Figure 5. Neural Basis of Matching Law in Foraging Behavior.
(A) Dynamic matching behavior of a monkey during a single experimental session. Continuous blue curve shows cumulative choices of the red and green targets. Black lines show average ratio of incomes (red: green) within each block (here, 1:1, 1:3, 3:1, 1:1, 1:6, and 6:1). Matching predicts that the blue and black curves are parallel.
(B) Block-wise matching behavior. Each data point represents a block of trials with the baiting probabilities for each target held constant. Reward and choice fractions are shown for the red target (those for the green target are given by one minus the fraction for the red target). Perfect matching corresponds to data points along the diagonal line. Deviations (undermatching) are apparent, as the choice probability is lower than reward probability when the latter is larger than 0.5.
(C) In a linear-nonlinear model, past rewards are integrated across previous trials with a filter time constant of approximately five to ten trials, yielding estimated values for the two targets νr and νg. Choice probability as a function of νr and νg is modeled as either a softmax rule (left panel) or a fractional rule (middle panel). Monkey’s behavioral data are fitted better by the softmax (sigmoid) decision criterion (right panel).
(D) In a recurrent neural circuit model endowed with reward-dependent plasticity (Figure 3A) applied to the foraging task, the average synaptic strength is a linear function of the return from each choice (the reward probability per choice on a target). Red and green data points are for the synaptic strengths cA (for red target) and cB (for green target), respectively.
(E) Graded activity of neurons in the two selective neural populations. The activity of decision neurons shows a graded pattern if single-trial firing rates are sorted and averaged according to the choice and the difference between synaptic strengths. Activity is aligned by the onset of two targets, and it is shown separately for the choice that is the preferred (red) or nonpreferred (blue) target of the neurons. In addition, trials are subdivided into four groups according to the difference between the values encoded by the synaptic strength onto the two competing neural populations (cA − cB = −0.05 to −0.14 [dashed], 0 to −0.05 [thin], 0 to 0.05 [normal], 0.05 to 0.14 [thick]).

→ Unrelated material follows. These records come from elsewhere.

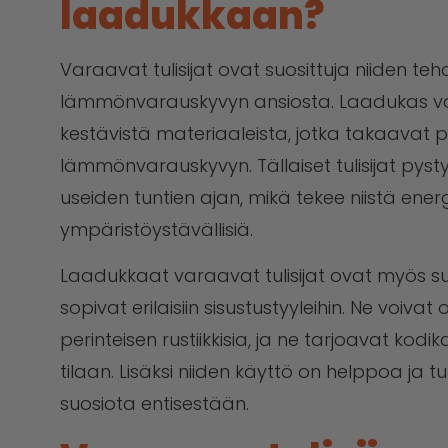
laadukkaan?
Varaavat tulisijat ovat suosittuja niiden te
lämmönvarauskyvyn ansiosta. Laadukas vara
kestävistä materiaaleista, jotka takaavat p
lämmönvarauskyvyn. Tällaiset tulisijat p
useiden tuntien ajan, mikä tekee niistä ener
ympäristöystävällisiä.
Laadukkaat varaavat tulisijat ovat myös suu
sopivat erilaisiin sisustustyyleihin. Ne voivat
perinteisen rustiikkisia, ja ne tarjoavat ko
tilaan. Lisäksi niiden käyttö on helppoa ja tu
suosiota entisestään.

(F) For one session of the model simulation of the foraging experiment, the cumulative choice on target A is plotted versus the cumulative choice on target B (blue). The black straight lines show the baiting probability ratio in each block. The same baiting probability ratios are used as in the monkey’s experiment (A).
(G) Each point shows the blockwise choice fraction as a function of the blockwise reward fraction for a block of trials on which the baiting probabilities are held constant. The model reproduces the matching behavior as well as the undermatching phenomenon.
(A) is reproduced with permission from Sugrue et al. (2004), (B) and (C) from Corrado et al. (2005), and (D)–(G) from Soltani and Wang (2006).